Last week’s Ucas figures, which revealed another rise in applications for 2015-16, will be seen as further evidence that those fears were unfounded (although the conversion of maintenance grants into loans, announced in the spending review, may yet have an impact).
So are we to conclude that charging fees of £9,000 a year – among the highest in the world – is the right policy, provided that an income-contingent loan scheme is in place?
Not necessarily. Just because the student market will bear high fees does not mean that it should.
In our lead feature this week, which investigates whether there is a “right” split between public and private contributions to tuition costs, Bruce Chapman, the Australian architect of income-contingent loans, voices the widely held belief that since higher education provides both private and social benefits, the cost should be split between individuals and taxpayers. But, he says, “beyond that, we don’t know what the right subsidy should be, and no empirical work can resolve this”.
Nor is England’s high-fee regime necessarily set in stone (any more than Scotland’s free tuition policy is, even if it is carved into a boulder at Heriot-Watt University). While the Labour Party’s supposedly youth-friendly pre-election pledge to lower fees to £6,000 “clearly didn’t win universal support” – as former shadow chancellor Ed Balls put it in a recent interview with Times Higher Education – current Labour leader Jeremy Corbyn tells us in an interview this week that he is personally committed to abolishing fees entirely (although whether he is able to turn that into official Labour policy remains to be seen). Meanwhile, in the US, Democratic presidential hopeful Bernie Sanders has made similar noises, and recent reversals in countries such as Chile and Germany demonstrate that, unlike privatisation in general, the privatisation of higher education costs is not irreversible.
For his part, universities and science minister Jo Johnson said in a recent Commons debate that “it is unfair on people who do not go to university to pay for the educations of those who, in their lifetimes, will go on to earn considerably more [than them]”.
It is also worth noting that, as University of Oxford professor and social commentator Danny Dorling pointed out in THE last week, while university expansion means participation is widening, the gap between the likelihood of poor and rich children going to university is growing even faster.
That, arguably, only strengthens the argument that the poor should not have to bear too much of the cost via general taxation (even if, in reality, tax receipts from this group are small).

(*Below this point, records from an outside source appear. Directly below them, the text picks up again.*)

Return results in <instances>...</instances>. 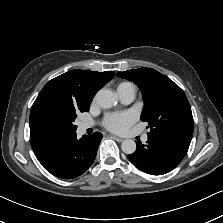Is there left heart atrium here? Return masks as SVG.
<instances>
[{
  "label": "left heart atrium",
  "mask_w": 223,
  "mask_h": 223,
  "mask_svg": "<svg viewBox=\"0 0 223 223\" xmlns=\"http://www.w3.org/2000/svg\"><path fill=\"white\" fill-rule=\"evenodd\" d=\"M137 119V114L133 111H123L109 113L105 116L103 124L112 132H123L127 130Z\"/></svg>",
  "instance_id": "39dd6f15"
}]
</instances>
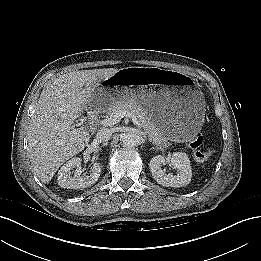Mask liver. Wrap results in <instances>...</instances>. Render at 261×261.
I'll list each match as a JSON object with an SVG mask.
<instances>
[{"instance_id":"obj_1","label":"liver","mask_w":261,"mask_h":261,"mask_svg":"<svg viewBox=\"0 0 261 261\" xmlns=\"http://www.w3.org/2000/svg\"><path fill=\"white\" fill-rule=\"evenodd\" d=\"M118 71H72L48 82L43 89L27 134L30 162L41 182L49 183L64 162L87 146L89 131L75 129L74 121L90 106L100 83Z\"/></svg>"}]
</instances>
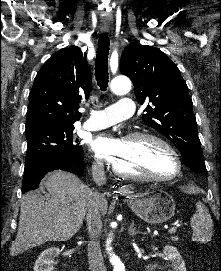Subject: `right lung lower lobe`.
I'll return each mask as SVG.
<instances>
[{"label": "right lung lower lobe", "instance_id": "1", "mask_svg": "<svg viewBox=\"0 0 221 271\" xmlns=\"http://www.w3.org/2000/svg\"><path fill=\"white\" fill-rule=\"evenodd\" d=\"M83 151L70 158L47 159L31 162L25 165L22 181V193L38 188L44 175L52 170L61 169L74 174L84 170Z\"/></svg>", "mask_w": 221, "mask_h": 271}]
</instances>
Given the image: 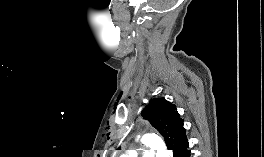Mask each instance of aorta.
Here are the masks:
<instances>
[{"label": "aorta", "instance_id": "aorta-1", "mask_svg": "<svg viewBox=\"0 0 264 157\" xmlns=\"http://www.w3.org/2000/svg\"><path fill=\"white\" fill-rule=\"evenodd\" d=\"M142 143H144L145 145L151 146L152 148H154L156 150V157H171V152H169L163 141L155 134H147L144 135L141 139ZM130 156L128 157H136V156H131V155H135L130 153Z\"/></svg>", "mask_w": 264, "mask_h": 157}]
</instances>
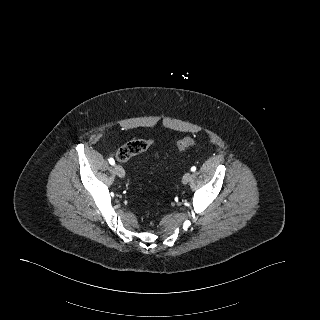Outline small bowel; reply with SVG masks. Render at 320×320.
<instances>
[{
  "mask_svg": "<svg viewBox=\"0 0 320 320\" xmlns=\"http://www.w3.org/2000/svg\"><path fill=\"white\" fill-rule=\"evenodd\" d=\"M147 142H148L149 144H151V143H152V141H151V140H147Z\"/></svg>",
  "mask_w": 320,
  "mask_h": 320,
  "instance_id": "obj_1",
  "label": "small bowel"
}]
</instances>
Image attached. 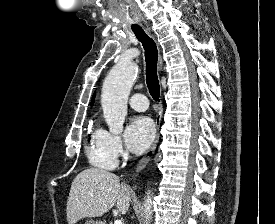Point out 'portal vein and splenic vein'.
Returning a JSON list of instances; mask_svg holds the SVG:
<instances>
[{"instance_id":"1","label":"portal vein and splenic vein","mask_w":275,"mask_h":224,"mask_svg":"<svg viewBox=\"0 0 275 224\" xmlns=\"http://www.w3.org/2000/svg\"><path fill=\"white\" fill-rule=\"evenodd\" d=\"M114 224H123V222L121 220H115Z\"/></svg>"}]
</instances>
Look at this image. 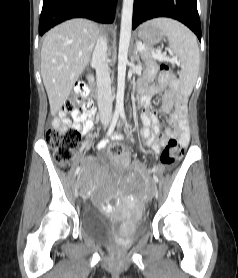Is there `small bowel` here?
<instances>
[{
    "mask_svg": "<svg viewBox=\"0 0 238 278\" xmlns=\"http://www.w3.org/2000/svg\"><path fill=\"white\" fill-rule=\"evenodd\" d=\"M157 65L149 63L144 79L140 85L139 105L142 108L141 143L149 147L154 153H159L170 138L176 137L182 146H187L190 139V131L186 119L187 92L182 91L175 79L166 87L165 82L159 78L157 84H151L157 74ZM163 94L162 104L159 112L169 113L168 124L170 127L163 128L158 119V111L151 105V98L155 95ZM52 126L58 129L68 127L75 128L81 135H86L94 130V111L89 113H78L60 111L53 118ZM113 138H120V135L114 134ZM107 141H102L99 148L106 146ZM123 166H133L140 168L139 163H131L127 154L123 159L118 161Z\"/></svg>",
    "mask_w": 238,
    "mask_h": 278,
    "instance_id": "c3829d8e",
    "label": "small bowel"
}]
</instances>
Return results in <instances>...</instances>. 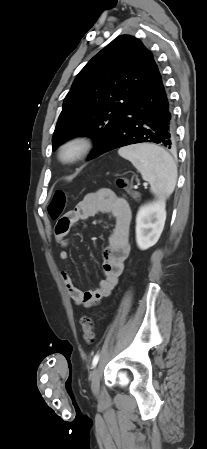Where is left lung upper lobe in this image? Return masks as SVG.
<instances>
[{
	"label": "left lung upper lobe",
	"instance_id": "left-lung-upper-lobe-1",
	"mask_svg": "<svg viewBox=\"0 0 207 449\" xmlns=\"http://www.w3.org/2000/svg\"><path fill=\"white\" fill-rule=\"evenodd\" d=\"M156 63L135 37L119 36L77 75L64 99L52 142L53 150L77 135H89L95 157L116 132L148 82Z\"/></svg>",
	"mask_w": 207,
	"mask_h": 449
}]
</instances>
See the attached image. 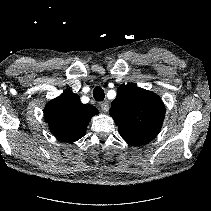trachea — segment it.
<instances>
[{
  "instance_id": "3493384b",
  "label": "trachea",
  "mask_w": 211,
  "mask_h": 211,
  "mask_svg": "<svg viewBox=\"0 0 211 211\" xmlns=\"http://www.w3.org/2000/svg\"><path fill=\"white\" fill-rule=\"evenodd\" d=\"M93 97L96 101H103L105 98L103 89L101 87H95L93 90Z\"/></svg>"
}]
</instances>
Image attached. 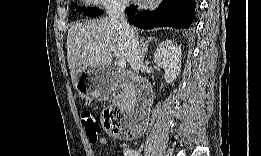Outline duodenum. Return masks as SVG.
Wrapping results in <instances>:
<instances>
[{
	"instance_id": "410a0bca",
	"label": "duodenum",
	"mask_w": 261,
	"mask_h": 156,
	"mask_svg": "<svg viewBox=\"0 0 261 156\" xmlns=\"http://www.w3.org/2000/svg\"><path fill=\"white\" fill-rule=\"evenodd\" d=\"M115 78L121 83H130L131 75L121 69L114 71ZM117 105L129 112L139 125H145L148 121V113L151 106V94L145 81L140 82L135 93L126 98L120 99Z\"/></svg>"
}]
</instances>
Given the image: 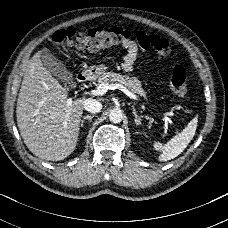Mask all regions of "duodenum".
<instances>
[{
	"label": "duodenum",
	"instance_id": "duodenum-1",
	"mask_svg": "<svg viewBox=\"0 0 228 228\" xmlns=\"http://www.w3.org/2000/svg\"><path fill=\"white\" fill-rule=\"evenodd\" d=\"M90 76L91 74L88 71L79 72L76 76V82L79 84H83L89 80Z\"/></svg>",
	"mask_w": 228,
	"mask_h": 228
}]
</instances>
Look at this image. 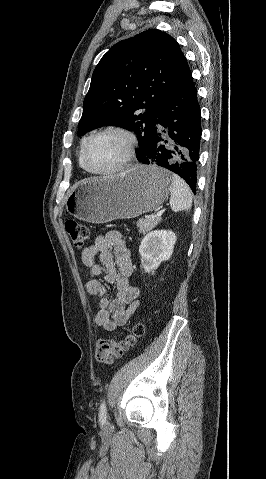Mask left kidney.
I'll return each mask as SVG.
<instances>
[{
	"label": "left kidney",
	"mask_w": 266,
	"mask_h": 479,
	"mask_svg": "<svg viewBox=\"0 0 266 479\" xmlns=\"http://www.w3.org/2000/svg\"><path fill=\"white\" fill-rule=\"evenodd\" d=\"M176 235L170 230H154L141 241L139 253L145 272H154L162 261L170 258Z\"/></svg>",
	"instance_id": "left-kidney-1"
}]
</instances>
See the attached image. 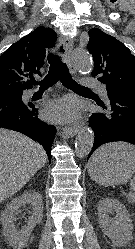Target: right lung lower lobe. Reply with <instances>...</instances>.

But the danger of this line of thinking is that it neglects the social and economic benefits of higher education – highlighted in our feature – from which everyone benefits. And while high fees may be politically tenable, it remains a moot point whether it makes economic or moral sense to send 45 per cent of the population into the world of precarious work, sky-high mortgages and enormous childcare costs with tens of thousands of pounds of debt around their necks.